Mechanically ventilated ICU patients cannot speak because of the inflated tracheal tube cuff. Today ICU patients are more aware and awake and their inability to communicate through speech can cause anxiety and makes it difficult for HCPs to understand the patient, which could affect the safety and quality of critical care. Above cuff vocalization (ACV) could potentially enable speech in patients relying on a tracheostomy tube with an inflated cuff. This scoping review aimed to assess the safety and efficacy of ACV on speech and quality of life (QOL) for patients dependent on a cuffed tracheostomy. 88% of the patients included could speak with either an audible voice or whisper with ACV. Furthermore, ACV improved voice related QOL (V-RQOL) and QOL in mechanically ventilated patients (QOL-MV). There were multiple minor complications and two serious adverse events described, the latter was due to incorrect application of the method and incorrectly placed tracheostomy. The authors concluded that ACV improved communication for patients relying on a cuffed tracheostomy. However, improvements in V-RQOL and QOL-MV had very low quality of evidence.

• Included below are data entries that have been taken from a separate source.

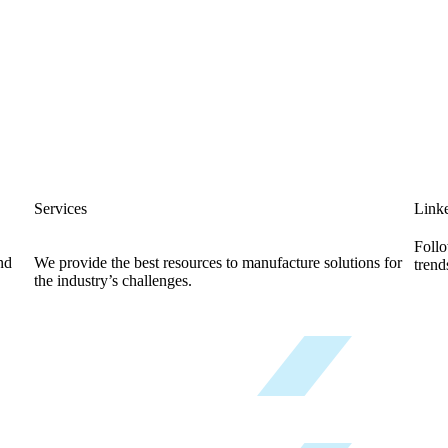
Services
Link
Follo
nd
We provide the best resources to manufacture solutions for
trend
the industry’s challenges.
Know More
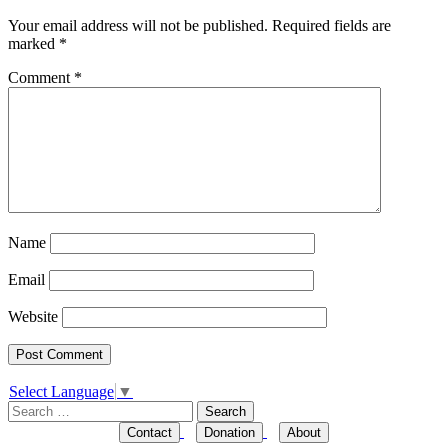
Your email address will not be published.
Required fields are
marked
*
Comment
*
Name
Email
Website
Select Language
▼
Search
for:
Contact
Donation
About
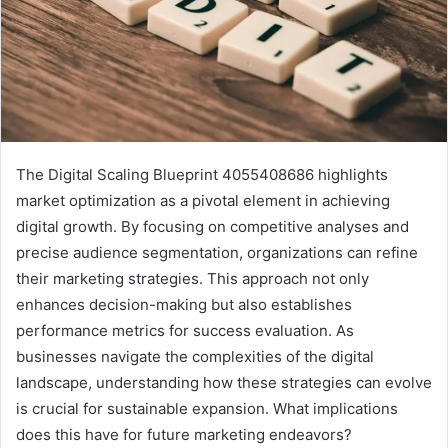
The Digital Scaling Blueprint 4055408686 highlights
market optimization as a pivotal element in achieving
digital growth. By focusing on competitive analyses and
precise audience segmentation, organizations can refine
their marketing strategies. This approach not only
enhances decision-making but also establishes
performance metrics for success evaluation. As
businesses navigate the complexities of the digital
landscape, understanding how these strategies can evolve
is crucial for sustainable expansion. What implications
does this have for future marketing endeavors?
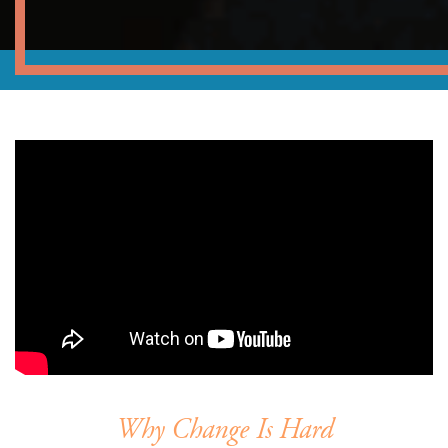
Why Change Is Hard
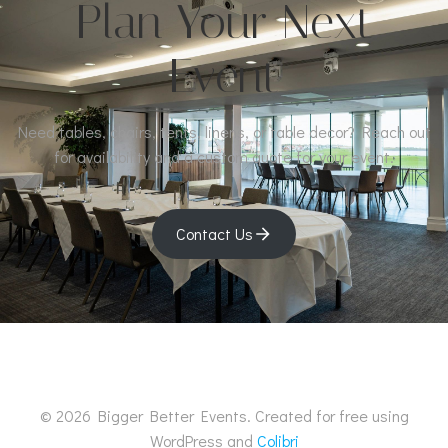
Plan Your Next
Event
Need tables, chairs, tents, linens, or table decor? Reach out
for availability and a custom quote for your event.
Contact Us
© 2026 Bigger Better Events. Created for free using
WordPress and
Colibri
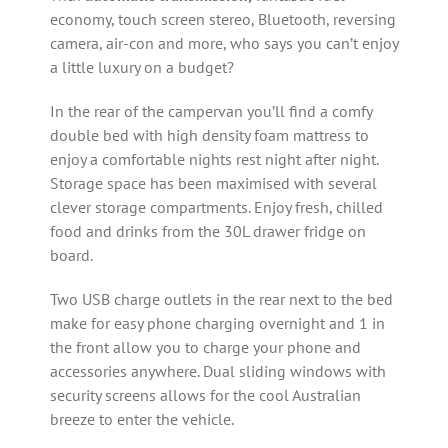
economy, touch screen stereo, Bluetooth, reversing
camera, air-con and more, who says you can’t enjoy
a little luxury on a budget?
In the rear of the campervan you’ll find a comfy
double bed with high density foam mattress to
enjoy a comfortable nights rest night after night.
Storage space has been maximised with several
clever storage compartments. Enjoy fresh, chilled
food and drinks from the 30L drawer fridge on
board.
Two USB charge outlets in the rear next to the bed
make for easy phone charging overnight and 1 in
the front allow you to charge your phone and
accessories anywhere. Dual sliding windows with
security screens allows for the cool Australian
breeze to enter the vehicle.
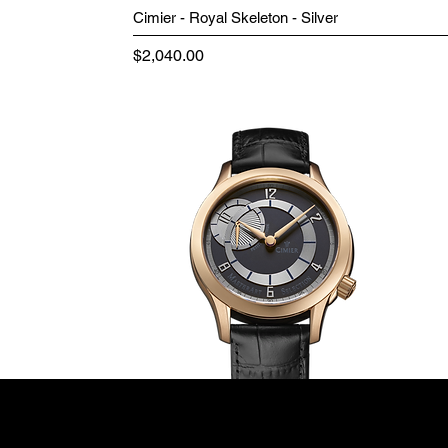
Cimier - Royal Skeleton - Silver
Price
$2,040.00
Terms & Conditions
Minutes+Hours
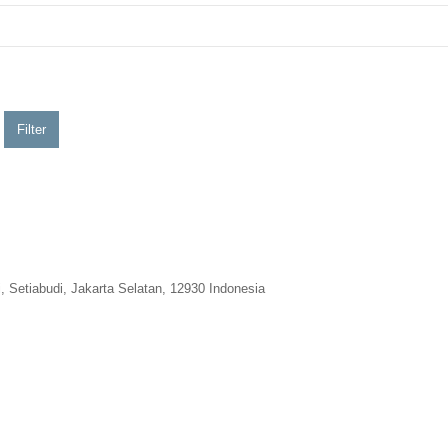
Filter
 Setiabudi, Jakarta Selatan, 12930 Indonesia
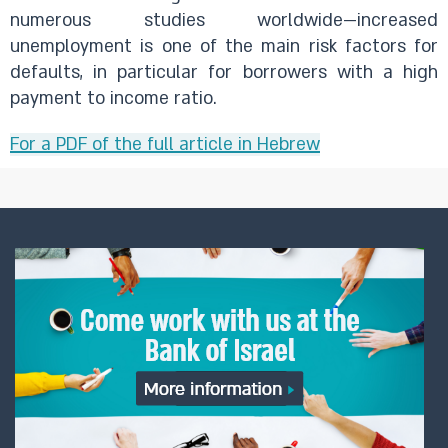
numerous studies worldwide—increased
unemployment is one of the main risk factors for
defaults, in particular for borrowers with a high
payment to income ratio.
For a PDF of the full article in Hebrew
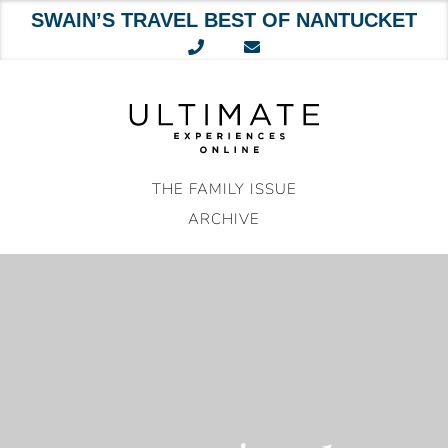
SWAIN’S TRAVEL BEST OF NANTUCKET
Skip
to
content
THE FAMILY ISSUE
ARCHIVE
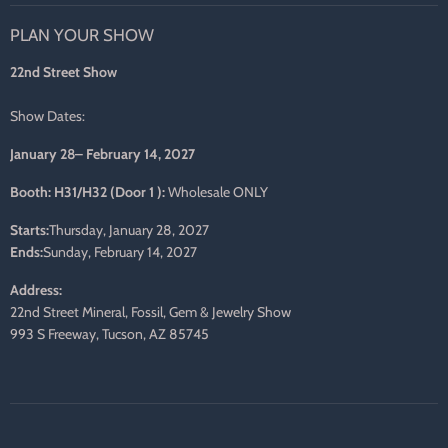
on
on
on
on
on
on
PLAN YOUR SHOW
Facebook
Twitter
Pinterest
Instagram
LinkedIn
E-
mail
22nd Street Show
Show Dates:
January 28– February 14, 2027
Booth: H31/H32 (Door 1 ):
Wholesale ONLY
Starts:
Thursday, January 28, 2027
Ends:
Sunday, February 14, 2027
Address:
22nd Street Mineral, Fossil, Gem & Jewelry Show
993 S Freeway, Tucson, AZ 85745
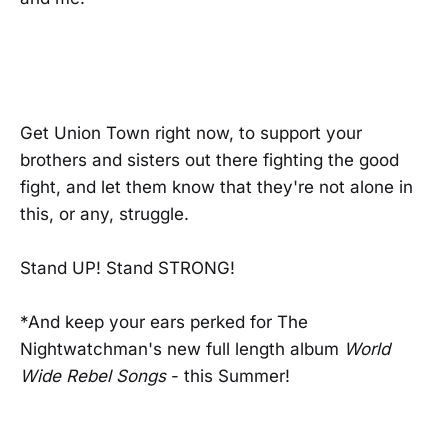
Get Union Town right now, to support your
brothers and sisters out there fighting the good
fight, and let them know that they're not alone in
this, or any, struggle.
Stand UP! Stand STRONG!
*And keep your ears perked for The
Nightwatchman's new full length album
World
Wide Rebel Songs
- this Summer!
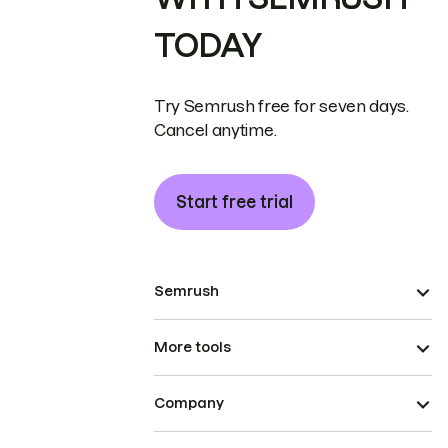
TODAY
Try Semrush free for seven days.
Cancel anytime.
Start free trial
Semrush
More tools
Company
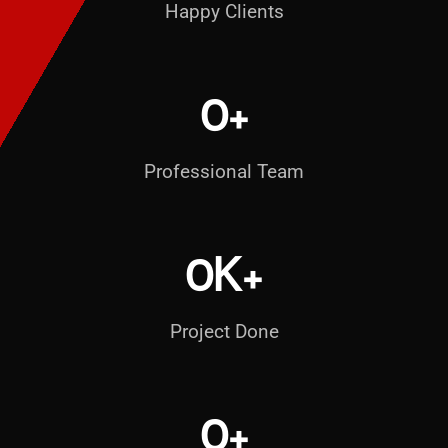
Happy Clients
0
+
Professional Team
0
K+
Project Done
0
+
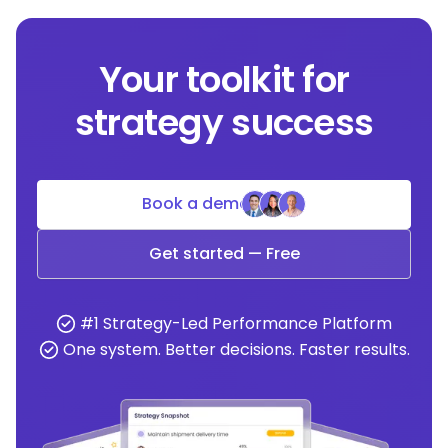
Your toolkit for
strategy success
Book a demo
Get started — Free
#1 Strategy-Led Performance Platform
One system. Better decisions. Faster results.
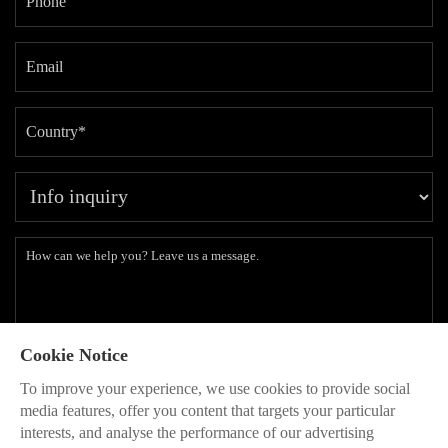
Cookie Notice
Subscribe to our latest insights and branding methods.
To improve your experience, we use cookies to provide social
* Will be used in accordance with our
Privacy Policy
media features, offer you content that targets your particular
interests, and analyse the performance of our advertising
SEND

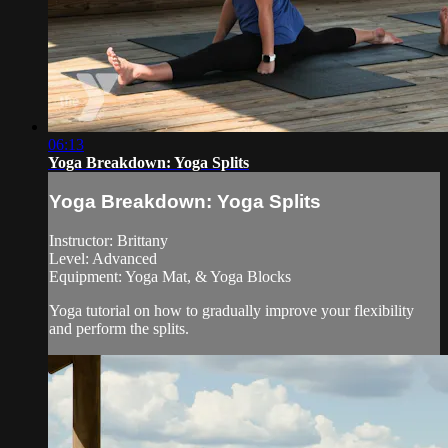
06:13
Yoga Breakdown: Yoga Splits
Yoga Breakdown: Yoga Splits
Instructor: Brittany
Level: Advanced
Equipment: Yoga Mat, & Yoga Blocks
Yoga tutorial on how to gradually improve your flexibility
and perform the splits.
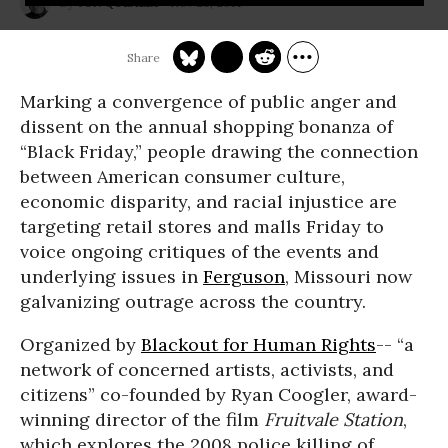
Nov 28, 2014
JON QUEALLY
Marking a convergence of public anger and
dissent on the annual shopping bonanza of
“Black Friday,” people drawing the connection
between American consumer culture,
economic disparity, and racial injustice are
targeting retail stores and malls Friday to
voice ongoing critiques of the events and
underlying issues in
Ferguson
, Missouri now
galvanizing outrage across the country.
Organized by
Blackout for Human Rights
-- “a
network of concerned artists, activists, and
citizens” co-founded by Ryan Coogler, award-
winning director of the film
Fruitvale Station
,
which explores the 2008 police killing of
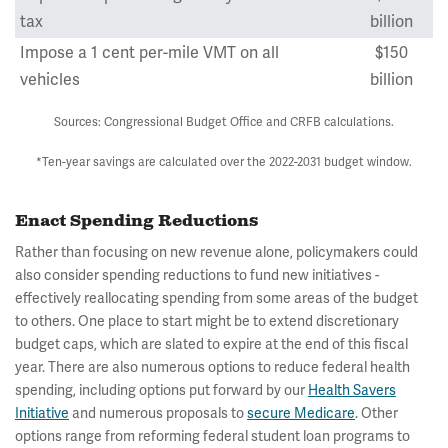
tax
billion
Impose a 1 cent per-mile VMT on all
$150
vehicles
billion
Sources: Congressional Budget Office and CRFB calculations.
*Ten-year savings are calculated over the 2022-2031 budget window.
Enact Spending Reductions
Rather than focusing on new revenue alone, policymakers could
also consider spending reductions to fund new initiatives -
effectively reallocating spending from some areas of the budget
to others. One place to start might be to extend discretionary
budget caps, which are slated to expire at the end of this fiscal
year. There are also numerous options to reduce federal health
spending, including options put forward by our
Health Savers
Initiative
and numerous proposals to
secure Medicare
. Other
options range from reforming federal student loan programs to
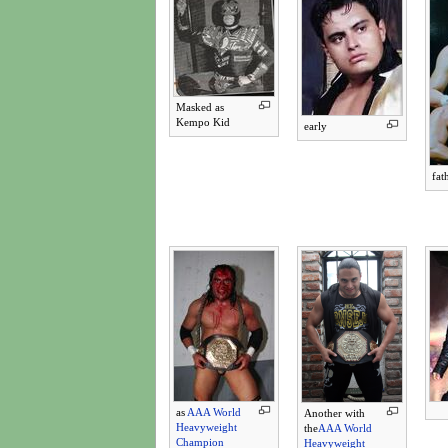
Masked as
Kempo Kid
early
fat
as
AAA World
Another with
Heavyweight
the
AAA World
Champion
Heavyweight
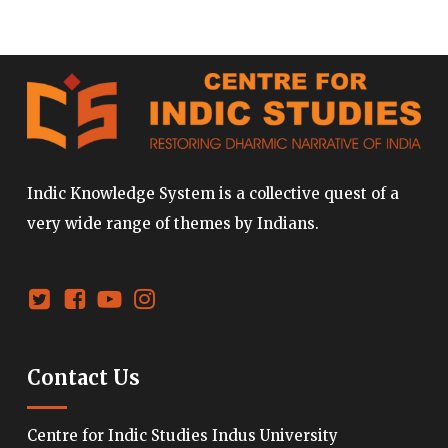
Indic Knowledge System is a collective quest of a
very wide range of themes by Indians.
Contact Us
Centre for Indic Studies Indus University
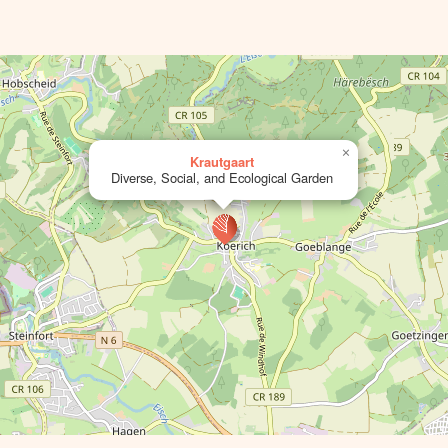
×
Krautgaart
Diverse, Social, and Ecological Garden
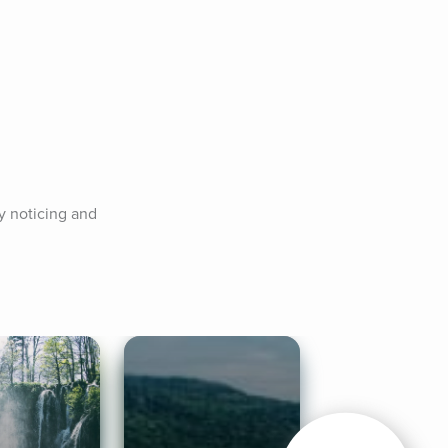
 noticing and 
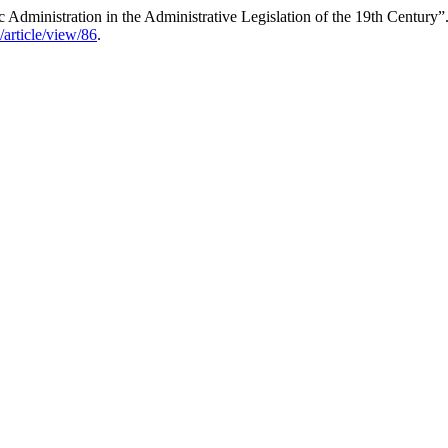
Administration in the Administrative Legislation of the 19th Century”
/article/view/86
.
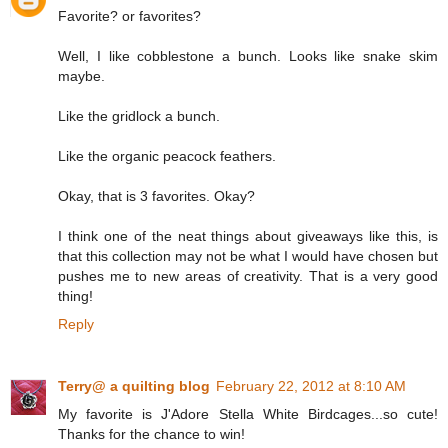
Favorite? or favorites?
Well, I like cobblestone a bunch. Looks like snake skim
maybe.
Like the gridlock a bunch.
Like the organic peacock feathers.
Okay, that is 3 favorites. Okay?
I think one of the neat things about giveaways like this, is
that this collection may not be what I would have chosen but
pushes me to new areas of creativity. That is a very good
thing!
Reply
Terry@ a quilting blog
February 22, 2012 at 8:10 AM
My favorite is J'Adore Stella White Birdcages...so cute!
Thanks for the chance to win!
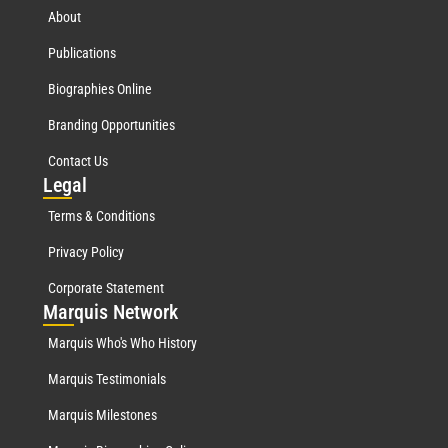
About
Publications
Biographies Online
Branding Opportunities
Contact Us
Leg
al
Terms & Conditions
Privacy Policy
Corporate Statement
Mar
quis Network
Marquis Who's Who History
Marquis Testimonials
Marquis Milestones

A recent Cochrane review found insufficient evidence to advise clinicians on the best timing, suitability, and selection of communication options for ICU patients undergoing mechanical ventilation with a tracheostomy. In this opinion piece, Speech and Language Therapists (SLT) based in the United Kingdom (UK) working in critical care provide a comprehensive overview of the array of techniques available to restore a patient's natural voice. One-Way Valve (OWV) in-line with ventilatory tubing is the most natural way to speak for patients ventilated via a tracheostomy. It facilitates speech by redirecting exhaled air around the deflated cuff, enabling use of the larynx for speech. Above Cuff Vocalization (ACV) on the other hand, restores airflow via the patient's upper airway, by connecting an external retrograde gas supply to the subglottic drainage port line of the tracheostomy tube. ACV is a great alternative for patients that are not yet suitable for cuff deflation. Other alternatives, although less preferred in UK ICUs, are specialist tracheostomy tubes that have a speech inner cannula. When verbal communication is not an option, augmentative and alternative communication options (AAC) such as mouthing, gesture, writing, picture or word charts, and eye-gaze systems could be valuable. The SLTs key recommendations were that it takes a multidisciplinary team to ensure safe and timely restoration of voice. Furthermore, the first choice for voice restoration should be to restore the patient's natural way of speaking by using an OWV-line with cuff deflation. The next best alternative is ACV with cuff inflation when cuff deflation is delayed or limited.